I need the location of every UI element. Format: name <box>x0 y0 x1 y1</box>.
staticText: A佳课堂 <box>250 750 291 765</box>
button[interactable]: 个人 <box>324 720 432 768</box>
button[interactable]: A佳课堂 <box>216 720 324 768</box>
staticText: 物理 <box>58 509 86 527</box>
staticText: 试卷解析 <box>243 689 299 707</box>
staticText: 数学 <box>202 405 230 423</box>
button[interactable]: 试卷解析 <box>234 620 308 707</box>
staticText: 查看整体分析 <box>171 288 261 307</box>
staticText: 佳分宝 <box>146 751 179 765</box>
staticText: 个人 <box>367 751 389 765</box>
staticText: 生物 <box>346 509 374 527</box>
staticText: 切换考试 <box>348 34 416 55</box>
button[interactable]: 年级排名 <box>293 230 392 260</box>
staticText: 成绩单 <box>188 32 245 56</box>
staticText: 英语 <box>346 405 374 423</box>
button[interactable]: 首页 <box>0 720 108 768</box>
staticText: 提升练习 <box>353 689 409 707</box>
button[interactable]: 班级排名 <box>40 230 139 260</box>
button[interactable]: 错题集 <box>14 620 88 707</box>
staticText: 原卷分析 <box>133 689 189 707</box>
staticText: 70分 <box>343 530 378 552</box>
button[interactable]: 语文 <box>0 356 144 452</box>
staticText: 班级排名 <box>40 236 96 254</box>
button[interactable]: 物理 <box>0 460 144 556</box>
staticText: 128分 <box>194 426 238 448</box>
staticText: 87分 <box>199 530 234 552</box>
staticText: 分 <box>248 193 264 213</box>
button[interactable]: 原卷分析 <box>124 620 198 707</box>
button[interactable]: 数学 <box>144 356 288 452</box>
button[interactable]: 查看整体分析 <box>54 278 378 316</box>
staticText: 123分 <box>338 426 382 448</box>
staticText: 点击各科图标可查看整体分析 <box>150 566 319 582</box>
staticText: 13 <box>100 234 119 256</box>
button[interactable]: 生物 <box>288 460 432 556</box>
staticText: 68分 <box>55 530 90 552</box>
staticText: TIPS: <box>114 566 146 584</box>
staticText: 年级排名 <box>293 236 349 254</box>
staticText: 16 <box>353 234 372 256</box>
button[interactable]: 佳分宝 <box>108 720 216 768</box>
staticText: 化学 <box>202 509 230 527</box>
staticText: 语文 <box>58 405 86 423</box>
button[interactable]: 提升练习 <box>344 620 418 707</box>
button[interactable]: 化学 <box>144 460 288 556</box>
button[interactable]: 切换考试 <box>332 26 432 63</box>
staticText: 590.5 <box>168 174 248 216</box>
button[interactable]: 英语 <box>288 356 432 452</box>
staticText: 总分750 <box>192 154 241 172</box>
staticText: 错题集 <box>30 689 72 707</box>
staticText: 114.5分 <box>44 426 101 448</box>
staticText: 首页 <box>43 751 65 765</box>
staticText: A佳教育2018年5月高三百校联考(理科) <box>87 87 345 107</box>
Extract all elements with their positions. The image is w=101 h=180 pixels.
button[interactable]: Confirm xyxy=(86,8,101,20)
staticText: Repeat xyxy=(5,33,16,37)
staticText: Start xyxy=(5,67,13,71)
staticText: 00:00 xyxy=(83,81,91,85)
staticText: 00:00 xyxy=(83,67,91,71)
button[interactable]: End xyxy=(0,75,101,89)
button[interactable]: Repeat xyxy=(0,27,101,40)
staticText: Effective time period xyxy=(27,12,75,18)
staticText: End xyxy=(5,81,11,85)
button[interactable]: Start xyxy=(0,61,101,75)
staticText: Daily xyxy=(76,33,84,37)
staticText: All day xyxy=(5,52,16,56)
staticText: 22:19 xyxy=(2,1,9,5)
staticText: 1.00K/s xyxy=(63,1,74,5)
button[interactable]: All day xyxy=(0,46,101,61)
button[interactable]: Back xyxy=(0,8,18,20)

Task item
Return every line above in which the string "试卷解析" occurs.

Written response
staticText: 试卷解析 <box>243 689 299 707</box>
button[interactable]: 试卷解析 <box>234 620 308 707</box>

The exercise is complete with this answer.